Thomason mengatakan bahwa pendekatan ini dirancang untuk menghilangkan pengaruh potensial dari menyusui dan faktor lingkungan lain yang terjadi setelah kelahiran dan untuk memeriksa asal mula efek negatif BMI ibu pada otak anak yang sedang berkembang.

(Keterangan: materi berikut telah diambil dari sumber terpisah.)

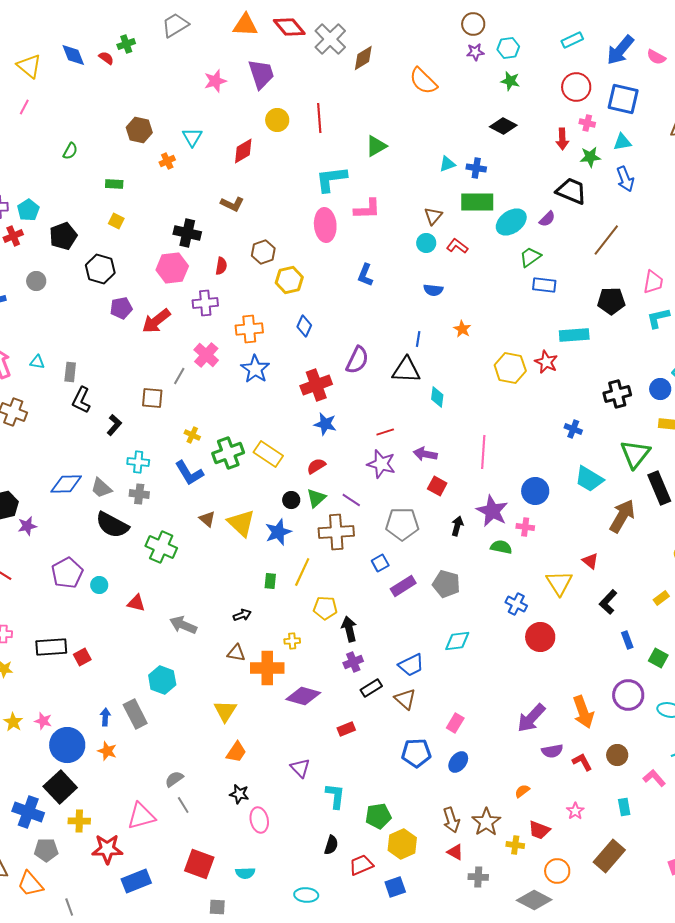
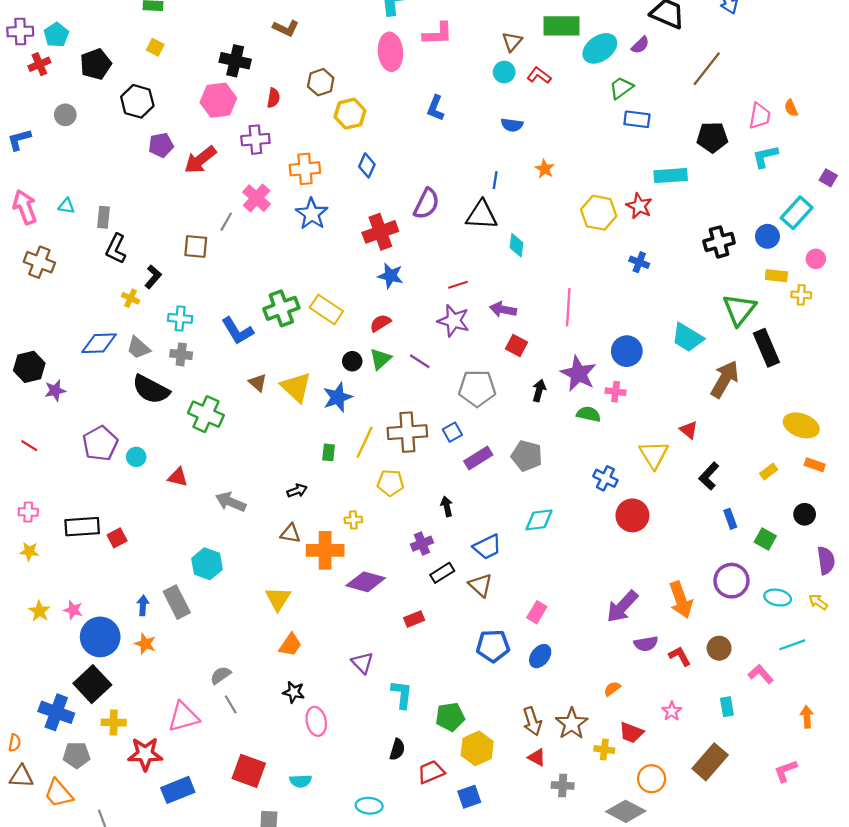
blue cross: (573, 429) -> (639, 262), moved
yellow cross: (192, 435) -> (131, 298), moved
brown cross: (336, 532) -> (407, 432), moved
black arrow: (349, 629) -> (447, 506), moved, size x0.7

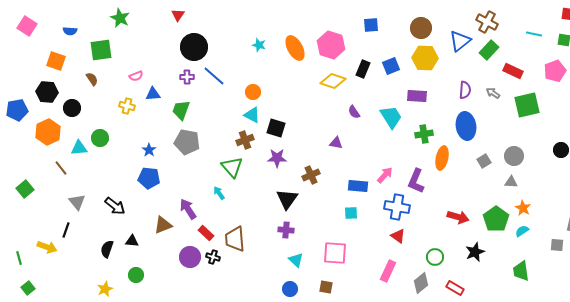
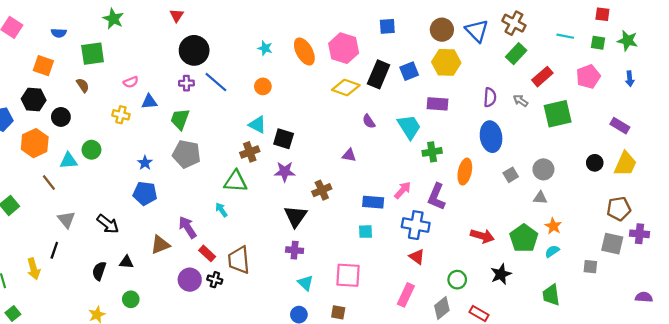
blue triangle: (460, 41) -> (477, 31), moved, turned -35
black rectangle: (363, 69) -> (379, 74), size x1.4
red rectangle: (513, 71) -> (542, 77), turned -66
orange circle: (253, 92) -> (263, 86), moved
green cross: (424, 134) -> (432, 152), moved
green triangle: (232, 167) -> (236, 181), turned -45
yellow arrow: (47, 247) -> (34, 269), turned 54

Untuk penyelidikan, tim peneliti merekrut 109 wanita dengan BMI mulai dari 25 hingga 47. (Menurut National Institutes of Health, wanita dianggap “kelebihan berat badan” jika mereka memiliki BMI 25 atau lebih tinggi dan “obesitas” jika BMI mereka adalah 30 dan lebih tinggi.) Semua wanita hamil antara enam dan sembilan bulan.

Tim peneliti menggunakan pencitraan MRI untuk mengukur aktivitas otak janin dan memetakan pola komunikasi antara sejumlah besar sel otak yang berkumpul bersama di berbagai wilayah otak. Kemudian, mereka membandingkan peserta penelitian untuk mengidentifikasi perbedaan dalam bagaimana kelompok neuron berkomunikasi satu sama lain berdasarkan BMI.

Para peneliti mengingatkan bahwa penelitian mereka tidak dirancang untuk menarik garis langsung antara perbedaan yang mereka temukan dan masalah kognitif atau perilaku akhir pada anak-anak. Penelitian tersebut hanya mengamati aktivitas otak janin. Tapi, kata Thomason, mereka sekarang berencana untuk mengikuti anak-anak partisipan dari waktu ke waktu untuk menentukan apakah perubahan aktivitas otak menyebabkan ADHD, masalah perilaku, dan risiko kesehatan lainnya.

Pendanaan untuk penelitian ini disediakan oleh National Institutes of Health grants R01 MH110793, R34 DA050287, R01 MH122447, dan R21 ES026022.